Chairman of the Senate Standing Committee on National Health Services, Regulations and Coordination, Senator Amir Waliuddin Chishti, told Dawn that officials of the federal health ministry and the Drug Regulatory Authority of Pakistan (DRAP) had informed the committee that an overall 32pc increase in medicine prices had been observed since the caretaker government deregulated non-essential medicines in February 2024.
He added that in some cases, prices had risen by as much as 100pc, while an increase of around 50pc was recorded in several others.
Senator Chishti said the purpose of deregulation was to boost competition, attract investment and increase exports, not to burden consumers.
Industry to face questions
He noted that a 32pc overall rise in medicine prices within two years warranted corrective action.
“We have decided to seek justification from the industry in all cases where medicine prices have increased by 50pc or more,” Senator Chishti added.
“We expect to meet industry representatives next month, and if we detect any element of cartelisation by the pharmaceutical sector, we will ask the Competition Commission of Pakistan to look into the matter.”
He said the committee did not want the pharmaceutical industry to suffer and wanted it to grow, but not at the expense of patients, who were already struggling due to the prevailing economic situation.
He continued that the committee was expecting recommendations from the prime minister on the pricing of non-essential medicines.
Before deregulation, pharmaceutical companies were allowed to increase prices by up to 7pc annually in line with the Consumer Price Index under the previous pricing system.
Officials pointed out that, under this formula, prices would have risen by about 14pc over two years, far lower than the 32pc surge witnessed after deregulation.
Claims rejected
The Pakistan Pharmaceutical Manufacturers Association (PPMA), however, rejected claims of an excessive price increase. It argued that the survey reflected an average rise of about 15pc and that, if the roughly 3pc linked to the launch of new products and strengths is excluded, the actual two-year increase stood at around 12pc.
PPMA’s Tauqeerul Haq said the deregulation was a timely move that prevented the collapse of the pharmaceutical industry amid soaring input costs, currency depreciation, inflation, rising energy and labour costs, and heavy taxation over the years.
“The policy helped restart production of many previously unavailable medicines, improved their availability, and curbed the circulation of counterfeit drugs during shortages,” he added.
The pharmaceutical industry argues that deregulation was necessary as the previous controlled pricing system made production unsustainable. Even under the old system, prices could not be raised without the federal cabinet’s approval. “Whenever a proposal to raise drug prices was presented, the cabinet would usually reject it due to political pressure,” said an industry representative. “Thus, deregulation was only possible during the caretaker government’s tenure.”
While deregulation has led to an increase in medicine prices, it has had a positive impact by resolving shortages of medicines at the retail level.

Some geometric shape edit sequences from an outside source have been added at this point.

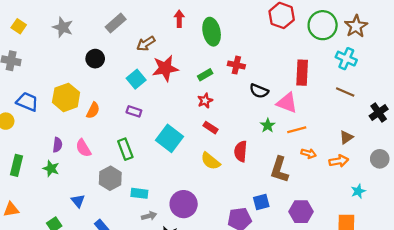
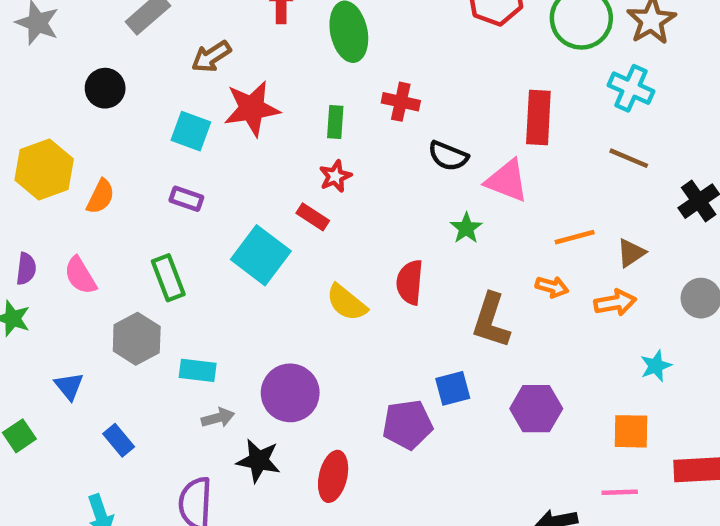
green rectangle: (205, 75) -> (335, 122), turned -56
cyan square: (136, 79) -> (191, 131), turned -30
red rectangle: (210, 128) -> (313, 217), moved
orange line: (297, 130) -> (575, 237), moved

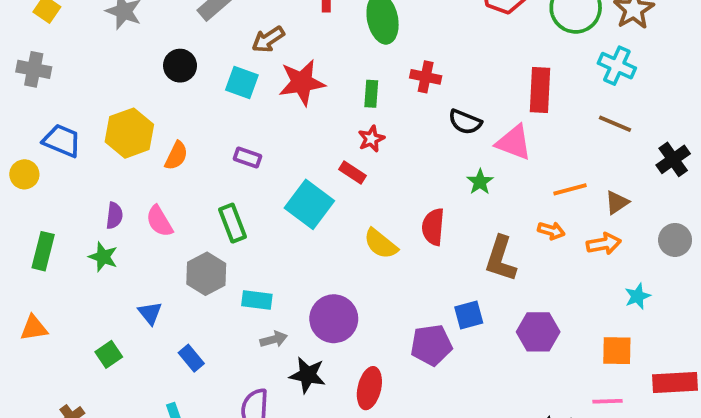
cyan square: (191, 131) -> (242, 82), moved

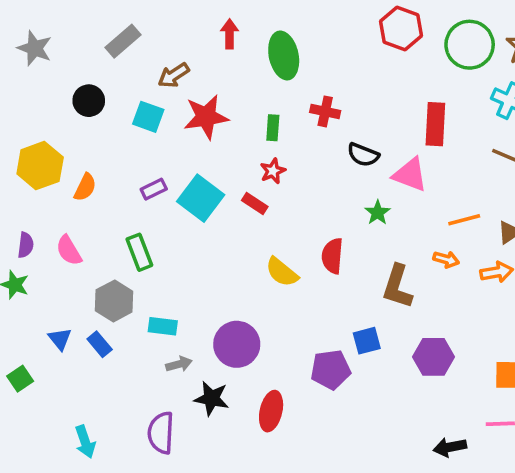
purple rectangle: (248, 157) -> (154, 189), turned -45
cyan square: (309, 204) -> (201, 198), moved
blue rectangle: (191, 358) -> (100, 344), moved

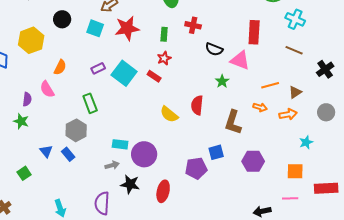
yellow hexagon: (40, 166) -> (31, 40), moved
pink semicircle: (69, 250) -> (47, 89), moved
cyan rectangle: (163, 326) -> (120, 144), moved

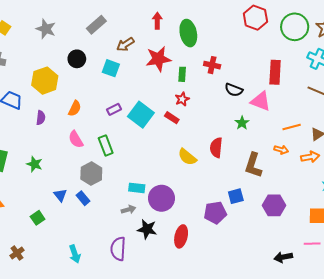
red star: (127, 28) -> (158, 59), moved
pink semicircle: (47, 89) -> (76, 139), moved
purple semicircle: (27, 99) -> (41, 118), moved

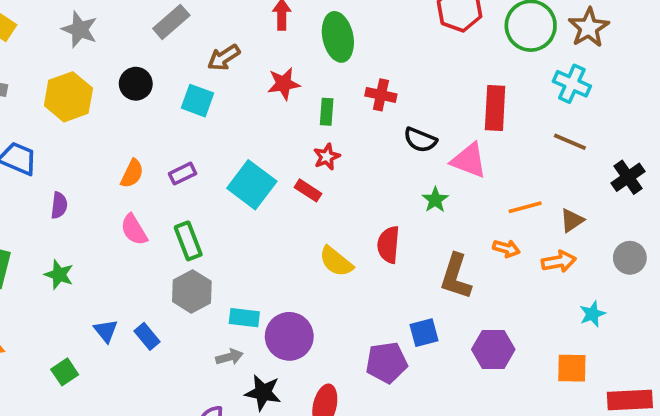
red star: (158, 59) -> (284, 84), size x0.7
yellow hexagon: (45, 81) -> (68, 97), moved
purple rectangle: (114, 109) -> (183, 174), moved
purple semicircle: (41, 118) -> (59, 205), moved
gray hexagon: (91, 173) -> (192, 291), moved

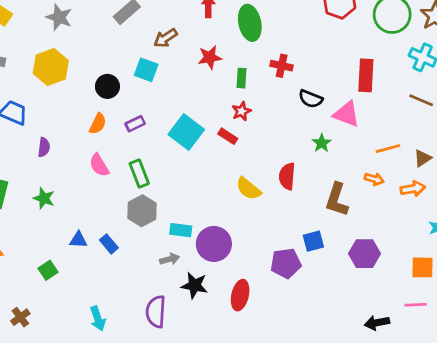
black circle: (136, 84) -> (107, 86), moved
blue triangle: (106, 331) -> (78, 240), turned -48

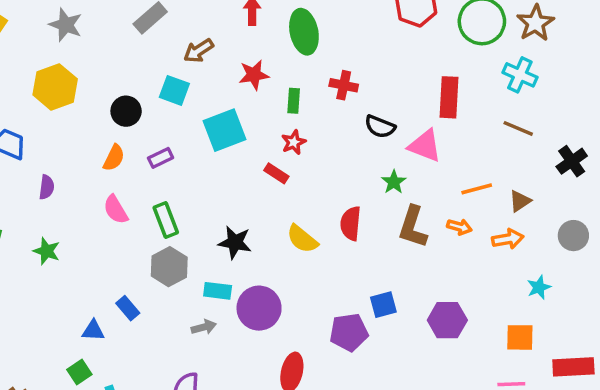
cyan square: (186, 132) -> (224, 130), moved, turned 32
brown L-shape: (337, 200) -> (413, 227), moved
blue triangle: (78, 240) -> (93, 331), moved
green square: (48, 270) -> (79, 372), moved
black star: (195, 285) -> (235, 242), moved

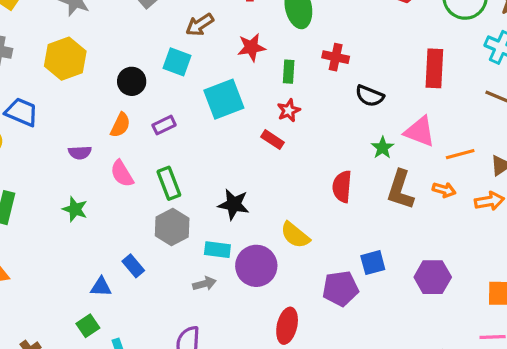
pink triangle: (425, 146) -> (420, 131), moved
purple semicircle: (47, 187) -> (80, 153), moved, turned 80
yellow semicircle: (302, 239) -> (295, 235), moved
green star: (47, 251) -> (75, 209), moved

Abdul Samad Budhani, chairman of the Pakistan Chemists and Druggists Association, said the deregulation of medicine prices ensured abundant availability of medicines, ending persistent shortages.
He described deregulation as a necessary step to move away from centralised pricing controls that had hindered the sector’s ability to respond to rising production costs.
However, Mr Budhani noted that challenges remain for essential drugs classified as “hardship cases”.
“The real need for relief was in essential drugs, but their prices were not approved, while non-essential drugs received pricing approvals,” he said, adding that bureaucratic delays had contributed to shortages of some vital medicines.